The goals of Web3 and Web5 are laudable, of course. They want to take control of personal identify away from corporations and place that control in the hands of individuals.
The essential and philosophical problem I have with Web3 and Web5 is that the uber-goal of taking control of identify, money and content from corporations and governments and placing it in the hands of individuals is that these are the very goals Web1 (for lack of a better term) was based on.
The actual internet and the actual web were based on these very objectives.
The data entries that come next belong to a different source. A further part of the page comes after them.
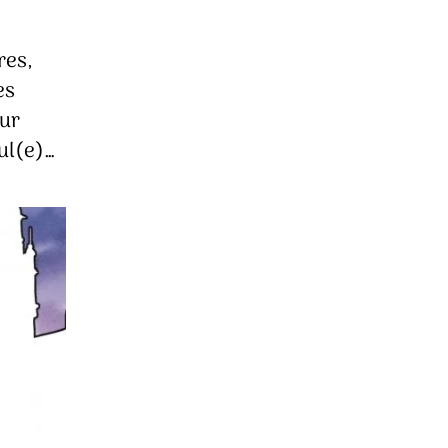
res,
es
eur
eul(e)…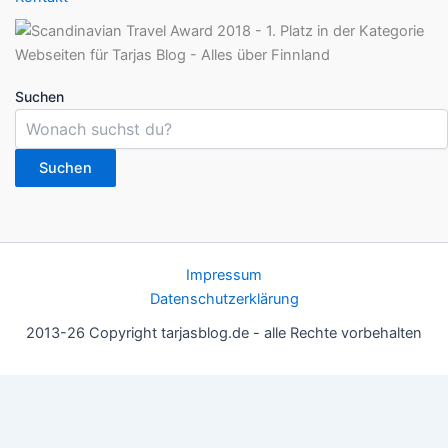
Suchen
Suchen
Impressum
Datenschutzerklärung
2013-26 Copyright tarjasblog.de - alle Rechte vorbehalten
Wir nutzen Cookies für ein gutes Nutzererlebnis, einige sind
essentiell, andere helfen uns, die Inhalte der Seite zu optimieren.
Du kannst die Einstellungen jederzeit deinen Wünschen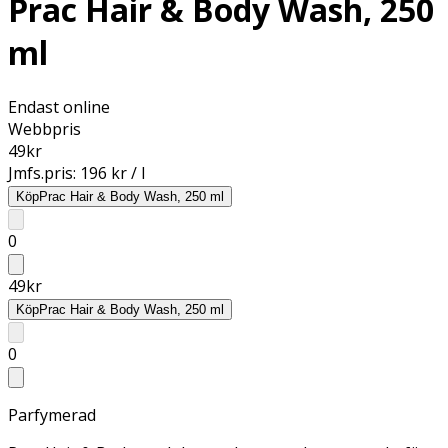
Prac Hair & Body Wash, 250
ml
Endast online
Webbpris
49
kr
Jmfs.pris:
196 kr / l
Köp
Prac Hair & Body Wash, 250 ml
0
49
kr
Köp
Prac Hair & Body Wash, 250 ml
0
Parfymerad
Internet visionaries were able to create the protocols and standards of the internet and web because there was no money and no political control possible on the web back then.
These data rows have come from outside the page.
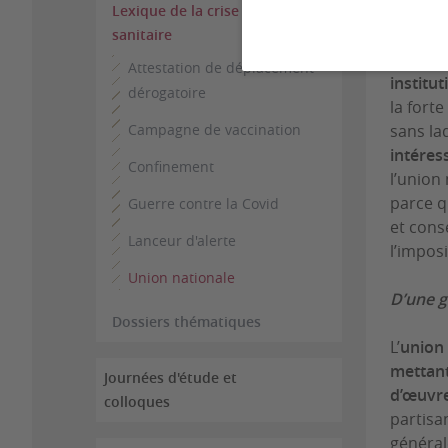
Véritab
Lexique de la crise
nationa
sanitaire
nationa
Attestation de déplacement
institu
dérogatoire
la fort
Campagne de vaccination
sans la
intéres
Confinement
l’union
parce q
Guerre contre la Covid
et cons
Lanceur d'alerte
l’impos
Union nationale
D’une g
Dossiers thématiques
L’
union 
mettant
Journées d'étude et
d’œuvr
colloques
partisan
général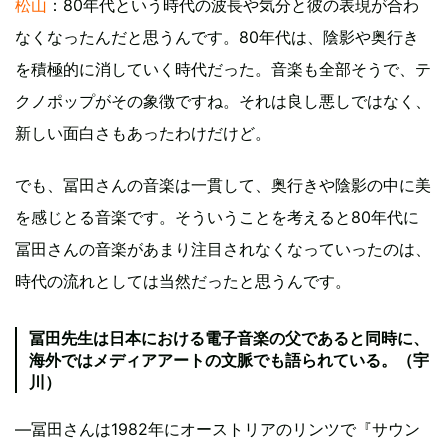
松山
：80年代という時代の波長や気分と彼の表現が合わ
なくなったんだと思うんです。80年代は、陰影や奥行き
を積極的に消していく時代だった。音楽も全部そうで、テ
クノポップがその象徴ですね。それは良し悪しではなく、
新しい面白さもあったわけだけど。
でも、冨田さんの音楽は一貫して、奥行きや陰影の中に美
を感じとる音楽です。そういうことを考えると80年代に
冨田さんの音楽があまり注目されなくなっていったのは、
時代の流れとしては当然だったと思うんです。
冨田先生は日本における電子音楽の父であると同時に、
海外ではメディアアートの文脈でも語られている。（宇
川）
―冨田さんは1982年にオーストリアのリンツで『サウン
Today, just as Web3 will never escape the incentives of the VCs that want to own it, the web will never escape the incentives of the corporations and governments that currently do, in fact, own and control it. Plus, the public is apathetic to their aims.
And while Web3 and Web5 enthusiasts will create applications, services and systems that will live on the internet, they’ll never dislodge the powers that currently be.
We have decentralized social networks today, for example, and hardly anybody cares. We have cryptocurrencies, and hardly anybody uses them as currencies — only as get-rich-quick pyramid schemes.
What we’ll really end up with is Web10.
(Web2 + Web3 + Web5 = Web10).
In other words, the web of the future is basically today’s web, controlled by Google and Facebook and Amazon and all the other tech giants, with optional decentralized applications from the Web3 and Web5 advocates.
Why Web3 and Web5 will never happen
In other words, I stand by my previous claim that Web3 is bullshit, and that it’s based on a circular and false argument.
I define Web3 like this: “Web3 is a possible future internet where all data and content is registered on blockchains, tokenized, or managed and accessed on peer-to-peer distributed networks in order to democratize the internet, put power into the hands of content creators, and take away control from governments and corporations.”
Once this prediction has been asserted, every two-bit, third rate blockchain, token and decentralization startup is grandly labeled a “Web3” technology, which is supposed to give it legitimacy because, after all, it’s the future of the web.
Yes, of course these technologies exist. But it’s not Web3 unless they *replace* the current web. And that’s the part that fails.
Everybody wants the Web3 — except for organizations that control things and also the public.
I could assert that the internet of the future will run on hamster-powered generators, and that this hamster-powered future internet will be called “Internet 2.0.” From then on, every hamster cage, exercise wheel and water bottle will be labeled “internet 2.0 technology.”
It’s all very exciting unless you believe the internet will never be powered by hamsters.
I believe the internet will never be powered by hamsters and the web will never be fully or even substantially blockchainified, tokenized or decentralized.
We’ll get all that, plus what we’ve got now. The future is Web10.
1. Tokyo scientists make a robot with human skin. Why Japan? Why?
Mad robot scientists at the University of Tokyo created a robot finger and covered it with living human “skin,” created from human cells. They falsely believe living human flesh will put people at ease when they touch a robot.
The researchers made the skin by bathing plastic robot finger in a “soup” of collagen and human skin cells for three days, causing the cells to form a lower level of skin. Then they a different kind of human skin cell, called keratinocytes, onto the finger to make the epidermis.
Yada yada yada and Arnold Schwarzenegger robots are coming from the future to kill us all.
2. The fashion industry tries to make pandemic slobwear fashionable
The remote-work revolution also ushered in the dress-like-a-slacker-while-working revolution. Now, the fashion industry is trying to legitimize the trend as legit fashion. (Let’s be honest: What they’re really legitimizing is a $300 price for pajamas…)
The idea is to somehow find that place between a business suit and sweats and a T-shirt.
They’ve come up with new buzzy labels, too: "power casual," "business comfort" and "workleisure” — though I’m sticking with “pandemic slobwear.”